→ **Data extracted from a collection**

================================

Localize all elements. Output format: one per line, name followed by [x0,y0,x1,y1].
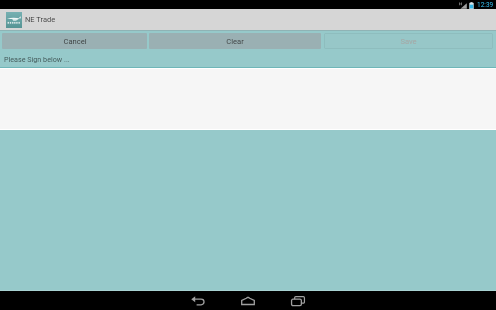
staticText: Clear [226,37,244,46]
staticText: 12:39 [477,1,494,9]
staticText: Please Sign below ... [4,55,70,63]
staticText: Save [400,37,417,46]
staticText: Cancel [63,37,87,46]
button[interactable]: Home [236,291,260,310]
button[interactable]: Back [186,291,210,310]
button[interactable]: Cancel [2,33,147,49]
button[interactable]: Save [324,33,493,49]
button[interactable]: Recent apps [286,291,310,310]
staticText: NE Trade [25,15,56,24]
button[interactable]: Clear [149,33,321,49]
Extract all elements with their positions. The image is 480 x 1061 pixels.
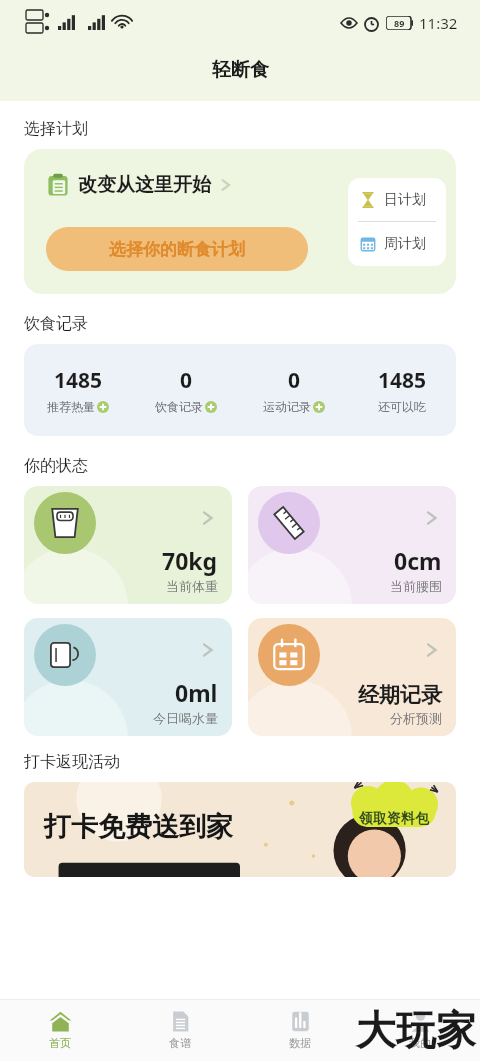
staticText: 轻断食 [212, 58, 269, 82]
staticText: 分析预测 [390, 710, 442, 726]
button[interactable]: 周计划 [360, 222, 446, 266]
staticText: 我的 [409, 1036, 431, 1050]
button[interactable]: 0 [240, 344, 348, 436]
staticText: 0cm [394, 545, 442, 576]
staticText: 食谱 [169, 1036, 191, 1050]
button[interactable]: 打卡免费送到家 [24, 782, 456, 877]
staticText: 当前体重 [166, 578, 218, 594]
staticText: 当前腰围 [390, 578, 442, 594]
staticText: 数据 [289, 1036, 311, 1050]
staticText: 首页 [49, 1036, 71, 1050]
staticText: 改变从这里开始 [78, 173, 211, 197]
staticText: 70kg [162, 545, 218, 576]
staticText: 你的状态 [24, 456, 88, 476]
button[interactable]: 我的 [360, 999, 480, 1061]
staticText: 饮食记录 [155, 399, 203, 414]
staticText: 选择计划 [24, 119, 88, 139]
staticText: 经期记录 [358, 682, 442, 708]
button[interactable]: 改变从这里开始 [24, 149, 456, 294]
staticText: 89 [394, 17, 405, 29]
button[interactable]: 1485 [24, 344, 132, 436]
staticText: 1485 [378, 366, 427, 395]
button[interactable]: 0ml [24, 618, 232, 736]
button[interactable]: 食谱 [120, 999, 240, 1061]
staticText: 运动记录 [263, 399, 311, 414]
staticText: 0 [180, 366, 193, 395]
button[interactable]: 选择你的断食计划 [46, 227, 308, 271]
staticText: 还可以吃 [378, 399, 426, 414]
button[interactable]: 经期记录 [248, 618, 456, 736]
staticText: 11:32 [419, 13, 458, 33]
staticText: 打卡免费送到家 [44, 810, 233, 844]
button[interactable]: 日计划 [360, 178, 446, 221]
button[interactable]: 1485 [24, 344, 456, 436]
staticText: 日计划 [384, 191, 426, 209]
staticText: 0 [288, 366, 301, 395]
button[interactable]: 70kg [24, 486, 232, 604]
staticText: 周计划 [384, 235, 426, 253]
button[interactable]: 首页 [0, 999, 120, 1061]
button[interactable]: 1485 [348, 344, 456, 436]
button[interactable]: 数据 [240, 999, 360, 1061]
staticText: 推荐热量 [47, 399, 95, 414]
staticText: 饮食记录 [24, 314, 88, 334]
button[interactable]: 0cm [248, 486, 456, 604]
staticText: 0ml [175, 677, 218, 708]
staticText: 领取资料包 [359, 810, 429, 828]
button[interactable]: 0 [132, 344, 240, 436]
staticText: 1485 [54, 366, 103, 395]
staticText: 大玩家 [356, 1005, 476, 1055]
staticText: 选择你的断食计划 [109, 239, 245, 260]
staticText: 今日喝水量 [153, 710, 218, 726]
staticText: 打卡返现活动 [24, 752, 120, 772]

================================

→ **WHAT NEEDS TO BE DONE**
Look through the entries above and say how many lines contain "Save", giving nothing but the number.

→ **ANSWER BOX**
2